[Dataset entries]
______________________________

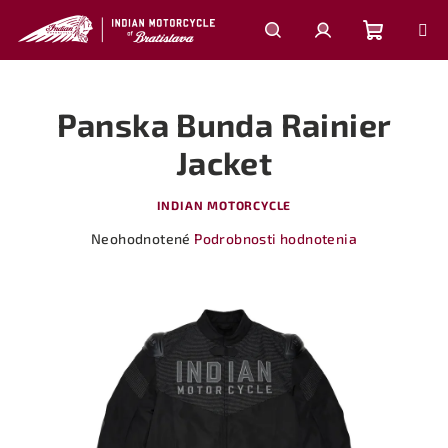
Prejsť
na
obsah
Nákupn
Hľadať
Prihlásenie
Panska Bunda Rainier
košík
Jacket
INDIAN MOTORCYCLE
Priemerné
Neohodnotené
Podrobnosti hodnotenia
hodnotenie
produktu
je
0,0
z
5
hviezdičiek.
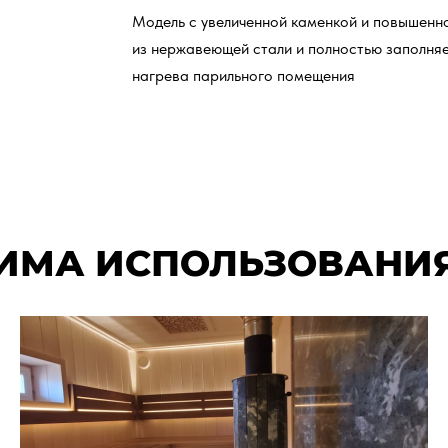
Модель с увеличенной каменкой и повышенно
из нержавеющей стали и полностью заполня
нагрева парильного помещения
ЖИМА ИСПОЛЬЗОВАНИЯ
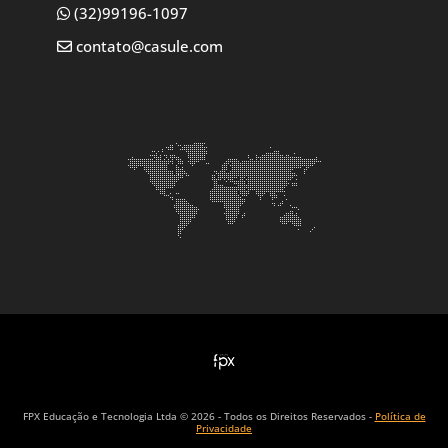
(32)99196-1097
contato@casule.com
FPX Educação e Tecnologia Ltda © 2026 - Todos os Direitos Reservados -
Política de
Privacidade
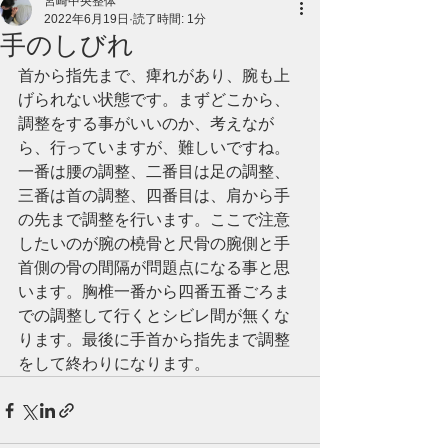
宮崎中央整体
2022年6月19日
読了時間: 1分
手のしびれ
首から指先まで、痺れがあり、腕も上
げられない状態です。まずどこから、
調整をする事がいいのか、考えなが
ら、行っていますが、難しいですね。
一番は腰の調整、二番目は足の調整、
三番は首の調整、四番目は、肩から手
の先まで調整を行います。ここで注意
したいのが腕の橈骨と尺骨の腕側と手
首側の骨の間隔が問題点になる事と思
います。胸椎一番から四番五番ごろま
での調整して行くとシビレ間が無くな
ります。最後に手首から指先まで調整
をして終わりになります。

______________________________

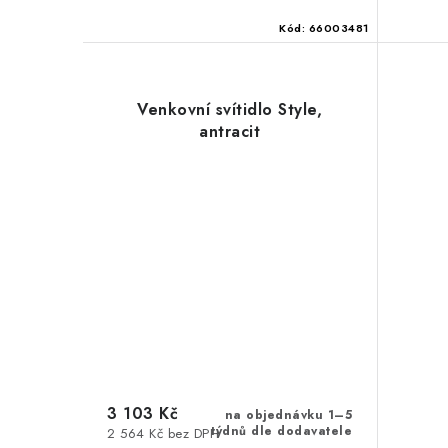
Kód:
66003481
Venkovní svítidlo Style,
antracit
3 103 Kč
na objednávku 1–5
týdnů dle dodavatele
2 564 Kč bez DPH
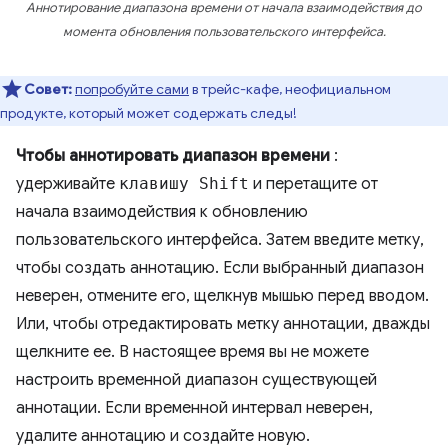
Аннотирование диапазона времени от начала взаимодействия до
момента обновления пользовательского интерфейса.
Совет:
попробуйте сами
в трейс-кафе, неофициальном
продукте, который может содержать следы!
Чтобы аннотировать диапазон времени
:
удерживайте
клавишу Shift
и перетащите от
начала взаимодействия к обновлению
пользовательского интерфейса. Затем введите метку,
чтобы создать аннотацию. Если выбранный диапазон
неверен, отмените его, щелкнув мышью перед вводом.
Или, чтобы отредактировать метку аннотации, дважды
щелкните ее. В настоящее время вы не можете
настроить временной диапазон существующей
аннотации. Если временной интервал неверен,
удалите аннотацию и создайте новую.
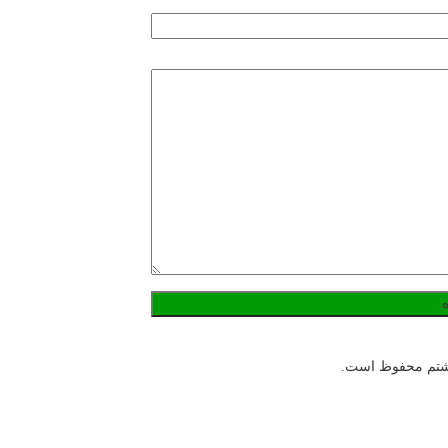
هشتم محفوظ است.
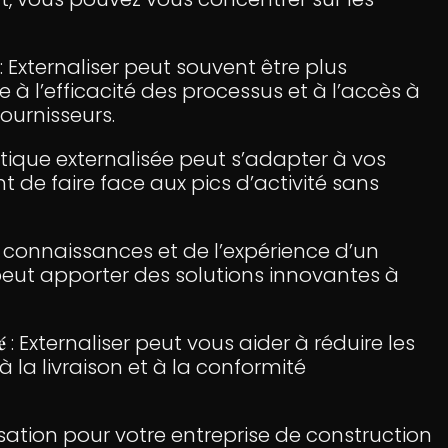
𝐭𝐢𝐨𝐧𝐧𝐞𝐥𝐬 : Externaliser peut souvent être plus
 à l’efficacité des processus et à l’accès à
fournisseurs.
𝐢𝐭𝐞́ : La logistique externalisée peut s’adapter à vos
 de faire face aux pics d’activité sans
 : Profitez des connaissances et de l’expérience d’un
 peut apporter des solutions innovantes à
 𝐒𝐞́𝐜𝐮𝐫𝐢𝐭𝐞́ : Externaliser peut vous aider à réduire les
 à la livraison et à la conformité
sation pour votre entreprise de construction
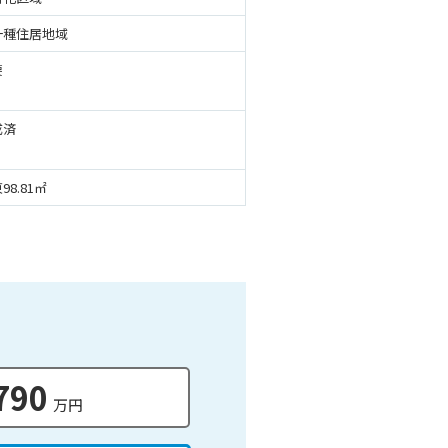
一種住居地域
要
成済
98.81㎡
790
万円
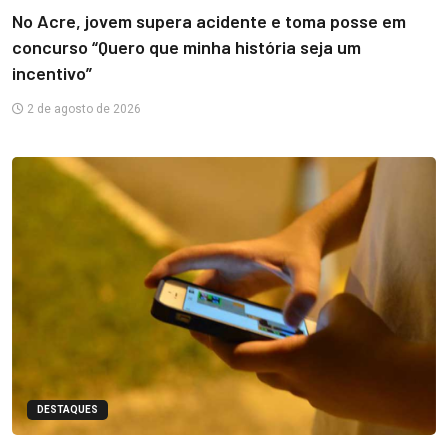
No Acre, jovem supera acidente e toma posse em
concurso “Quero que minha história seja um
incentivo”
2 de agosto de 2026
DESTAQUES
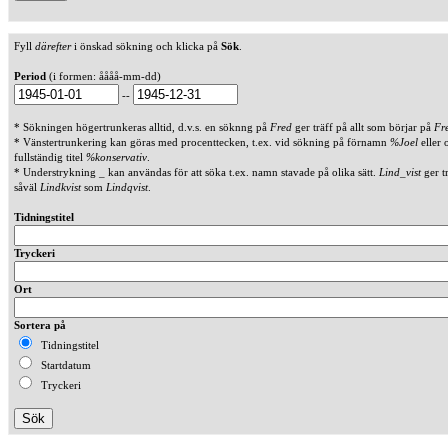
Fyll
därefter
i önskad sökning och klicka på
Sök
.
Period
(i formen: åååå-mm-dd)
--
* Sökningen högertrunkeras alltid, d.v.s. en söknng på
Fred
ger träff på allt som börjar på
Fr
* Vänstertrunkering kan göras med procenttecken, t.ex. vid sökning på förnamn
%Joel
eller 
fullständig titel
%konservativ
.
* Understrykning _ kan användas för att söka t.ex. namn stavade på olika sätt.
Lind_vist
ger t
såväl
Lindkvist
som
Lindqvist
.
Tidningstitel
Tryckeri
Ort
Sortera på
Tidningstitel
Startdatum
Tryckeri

______________________________

▶ [Work instructions]:
Your task is to gather all lines from the entries above that hold the word "времени".

▶ [Task solution]:
Аннотирование диапазона времени от начала взаимодействия до
Чтобы аннотировать диапазон времени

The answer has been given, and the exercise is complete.